▶ **PROBLEM**
Once you find the line with "Une sortie ensoleillée" in the entries below, return exactly every line from it through the line with "et Saint-Martin de Bréhal.".

▶ **SOURCE MATERIAL**
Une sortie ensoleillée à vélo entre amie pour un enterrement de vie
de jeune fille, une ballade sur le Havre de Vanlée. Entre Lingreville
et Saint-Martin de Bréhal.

--

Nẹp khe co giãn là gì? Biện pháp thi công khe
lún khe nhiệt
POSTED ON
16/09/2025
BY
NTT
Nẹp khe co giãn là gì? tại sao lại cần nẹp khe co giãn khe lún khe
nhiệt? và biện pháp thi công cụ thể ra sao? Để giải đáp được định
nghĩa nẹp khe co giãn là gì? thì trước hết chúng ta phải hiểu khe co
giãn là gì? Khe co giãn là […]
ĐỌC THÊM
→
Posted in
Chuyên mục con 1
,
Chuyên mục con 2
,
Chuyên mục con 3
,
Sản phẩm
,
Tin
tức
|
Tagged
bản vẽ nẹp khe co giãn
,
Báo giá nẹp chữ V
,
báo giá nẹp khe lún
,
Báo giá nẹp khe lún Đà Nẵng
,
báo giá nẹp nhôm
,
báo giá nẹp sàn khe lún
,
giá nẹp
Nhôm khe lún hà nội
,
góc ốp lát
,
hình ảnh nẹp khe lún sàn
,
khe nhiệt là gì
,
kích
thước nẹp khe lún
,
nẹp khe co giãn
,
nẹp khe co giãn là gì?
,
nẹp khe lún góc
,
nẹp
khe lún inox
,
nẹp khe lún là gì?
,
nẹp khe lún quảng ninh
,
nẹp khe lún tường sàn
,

▶ **EXERCISE ANSWER**
Une sortie ensoleillée à vélo entre amie pour un enterrement de vie
de jeune fille, une ballade sur le Havre de Vanlée. Entre Lingreville
et Saint-Martin de Bréhal.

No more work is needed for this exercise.